──────── Input records

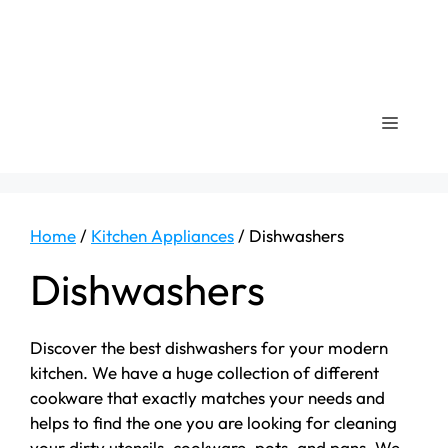
Menu
Home
/
Kitchen Appliances
/ Dishwashers
Dishwashers
Discover the best dishwashers for your modern
kitchen. We have a huge collection of different
cookware that exactly matches your needs and
helps to find the one you are looking for cleaning
your dirty utensils, cookware, pots, and pans. We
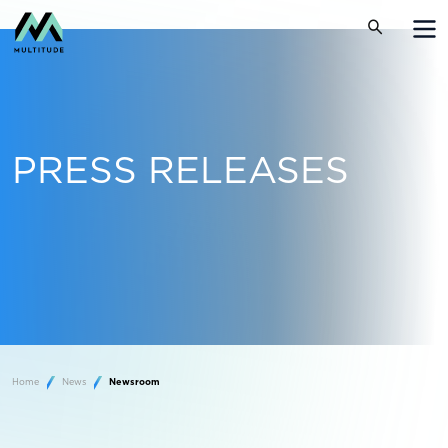
PRESS RELEASES
Home
News
Newsroom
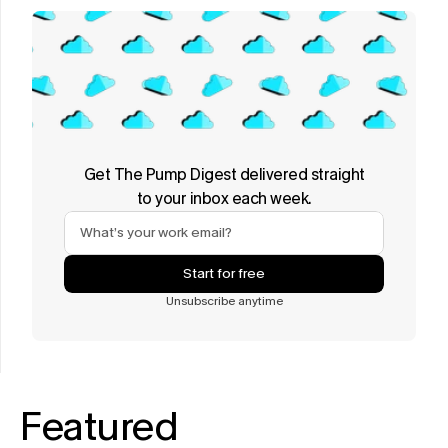
Get The Pump Digest delivered straight
to your inbox each week.
Start for free
Unsubscribe anytime
Featured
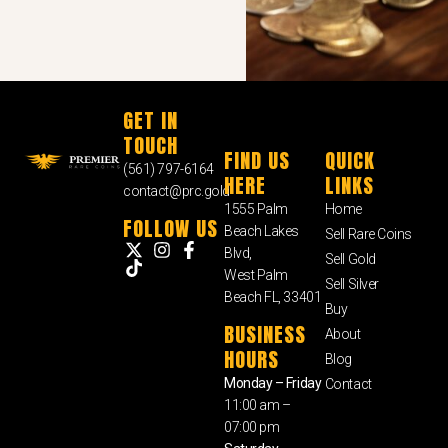
GET IN
TOUCH
FIND US
QUICK
(561) 797-6164
HERE
LINKS
contact@prc.gold
1555 Palm
Home
FOLLOW US
Beach Lakes
Sell Rare Coins
Blvd,
Sell Gold
West Palm
Sell Silver
Beach FL, 33401
Buy
BUSINESS
About
HOURS
Blog
Monday – Friday
Contact
11:00 am –
07:00 pm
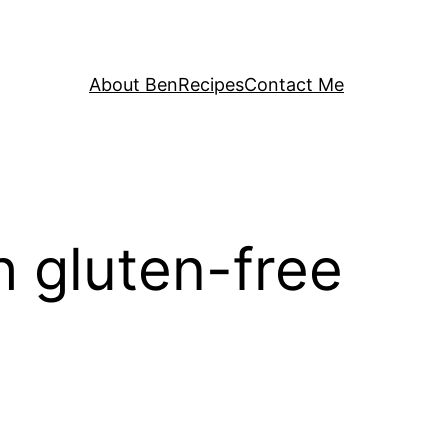
About Ben
Recipes
Contact Me
 gluten-free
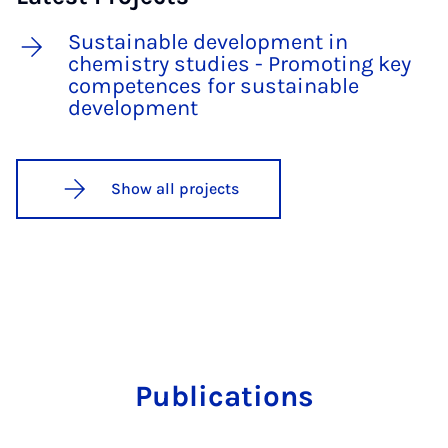
Sustainable development in
chemistry studies - Promoting key
competences for sustainable
development
Show all projects
Publications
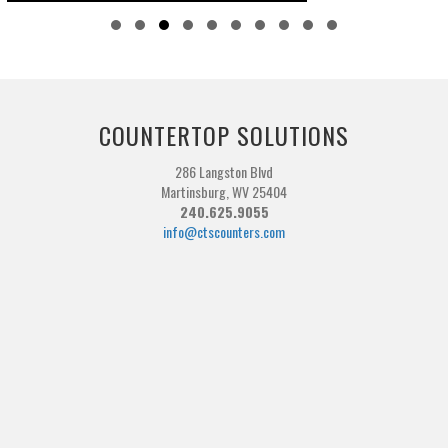
Slide group 1
Slide group 2
Slide group 3
Slide group 4
Slide group 5
Slide group 6
Slide group 7
Slide group 8
Slide group 9
Slide group 10
COUNTERTOP SOLUTIONS
286 Langston Blvd
Martinsburg, WV 25404
240.625.9055
info@ctscounters.com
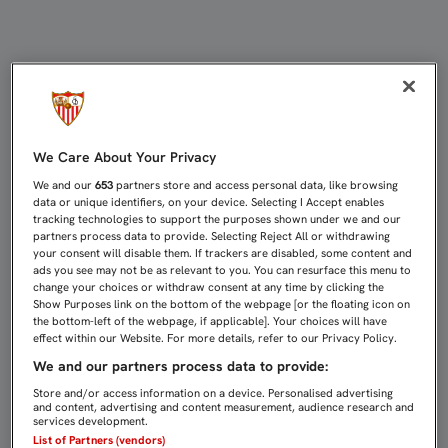
TRABAJO FÍSICO EN EL PRIMER EN
We Care About Your Privacy
We and our
653
partners store and access personal data, like browsing
data or unique identifiers, on your device. Selecting I Accept enables
tracking technologies to support the purposes shown under we and our
partners process data to provide. Selecting Reject All or withdrawing
your consent will disable them. If trackers are disabled, some content and
ads you see may not be as relevant to you. You can resurface this menu to
change your choices or withdraw consent at any time by clicking the
Show Purposes link on the bottom of the webpage [or the floating icon on
the bottom-left of the webpage, if applicable]. Your choices will have
effect within our Website. For more details, refer to our Privacy Policy.
We and our partners process data to provide:
Store and/or access information on a device. Personalised advertising
and content, advertising and content measurement, audience research and
services development.
List of Partners (vendors)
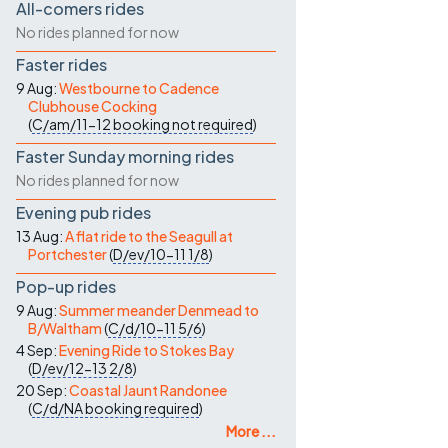
All-comers rides
No rides planned for now
Faster rides
9 Aug:
Westbourne to Cadence
Clubhouse Cocking
(
C/am/11-12
booking not required
)
Faster Sunday morning rides
No rides planned for now
Evening pub rides
13 Aug:
A flat ride to the Seagull at
Portchester
(
D/ev/10-11
1/8
)
Pop-up rides
9 Aug:
Summer meander Denmead to
B/Waltham
(
C/d/10-11
5/6
)
4 Sep:
Evening Ride to Stokes Bay
(
D/ev/12-13
2/8
)
20 Sep:
Coastal Jaunt Randonee
(
C/d/NA
booking required
)
More ...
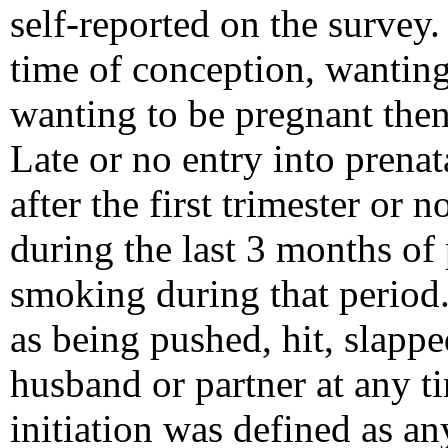
self-reported on the survey
time of conception, wanting 
wanting to be pregnant then 
Late or no entry into prenat
after the first trimester or 
during the last 3 months of
smoking during that period
as being pushed, hit, slappe
husband or partner at any t
initiation was defined as an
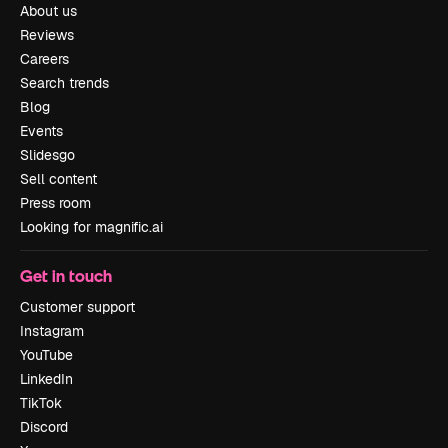
About us
Reviews
Careers
Search trends
Blog
Events
Slidesgo
Sell content
Press room
Looking for magnific.ai
Get in touch
Customer support
Instagram
YouTube
LinkedIn
TikTok
Discord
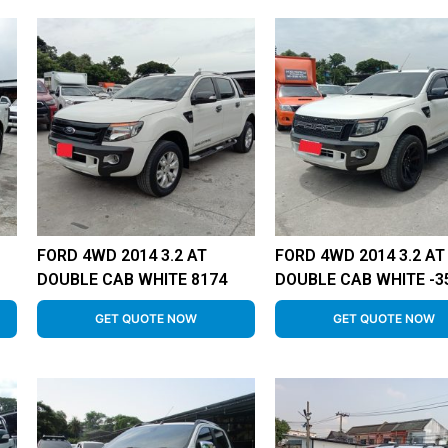
FORD 4WD 2014 3.2 AT
FORD 4WD 2014 3.2 AT
DOUBLE CAB WHITE 8174
DOUBLE CAB WHITE -3
GET QUOTE NOW
GET QUOTE NOW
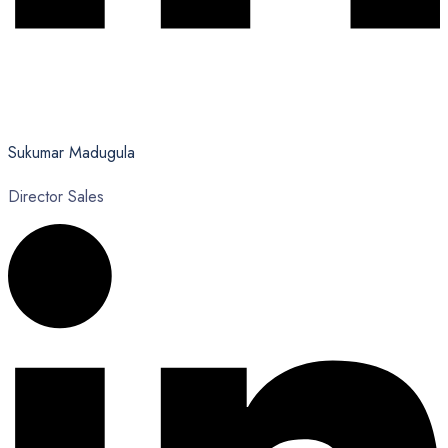
Sukumar Madugula
Director Sales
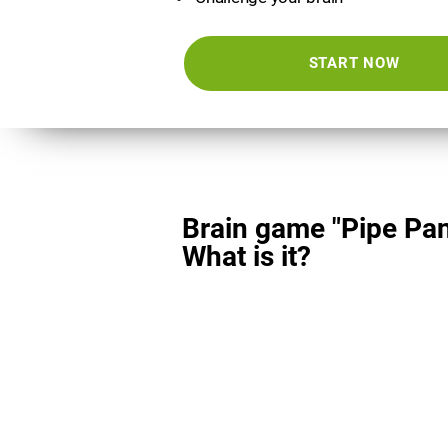
START NOW
Brain game "Pipe Pan
What is it?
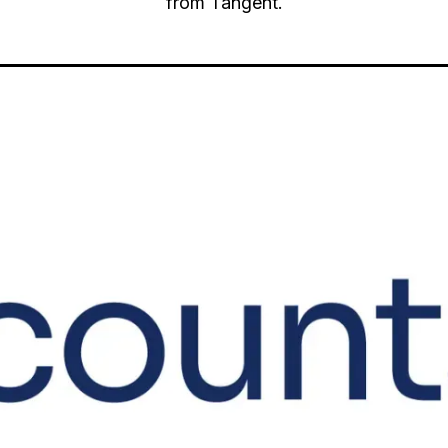
from Tangent.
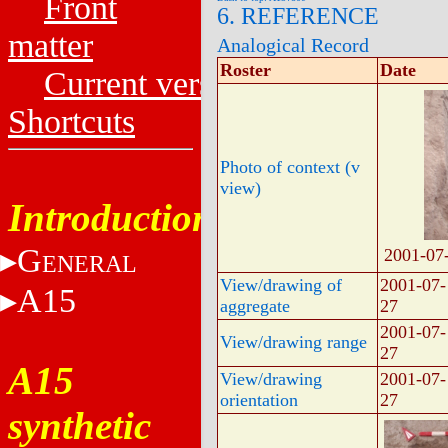
Front
6. REFERENCE
matter
Analogical Record
Roster
Date
Current versions
Shortcuts
Photo of context (v
view)
Introduction
G
2001-07
ENERAL
View/drawing of
2001-07-
A15
aggregate
27
2001-07-
View/drawing range
27
A15
View/drawing
2001-07-
orientation
27
synthetic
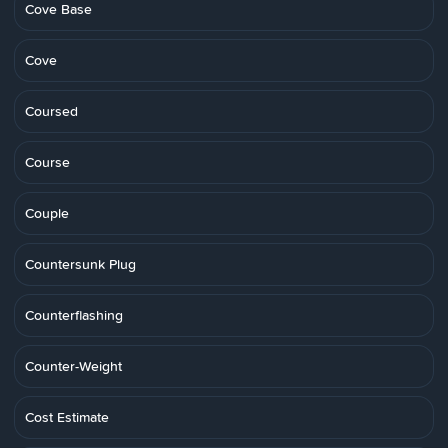
Cove Base
Cove
Coursed
Course
Couple
Countersunk Plug
Counterflashing
Counter-Weight
Cost Estimate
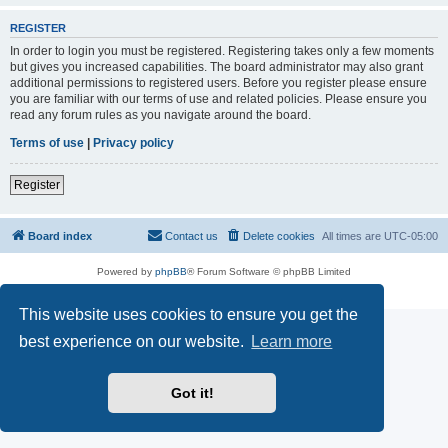
REGISTER
In order to login you must be registered. Registering takes only a few moments
but gives you increased capabilities. The board administrator may also grant
additional permissions to registered users. Before you register please ensure
you are familiar with our terms of use and related policies. Please ensure you
read any forum rules as you navigate around the board.
Terms of use
|
Privacy policy
Register
Board index
Contact us
Delete cookies
All times are
UTC-05:00
Powered by
phpBB
® Forum Software © phpBB Limited
Privacy
|
Terms
This website uses cookies to ensure you get the
best experience on our website.
Learn more
Got it!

────────────────

Try it.
Print, with pictures removed, exactly the lines of the records above from the top through the line containing "Beach Lakes".

Task result.
Menu
Home
/
Kitchen Appliances
/ Dishwashers
Dishwashers
Discover the best dishwashers for your modern
kitchen. We have a huge collection of different
cookware that exactly matches your needs and
helps to find the one you are looking for cleaning
your dirty utensils, cookware, pots, and pans. We
PRESS RELEASES
Home
News
Newsroom
Get The Pump Digest delivered straight
to your inbox each week.
Start for free
Unsubscribe anytime
Featured
GET IN
TOUCH
FIND US
QUICK
(561) 797-6164
HERE
LINKS
contact@prc.gold
1555 Palm
Home
FOLLOW US
Beach Lakes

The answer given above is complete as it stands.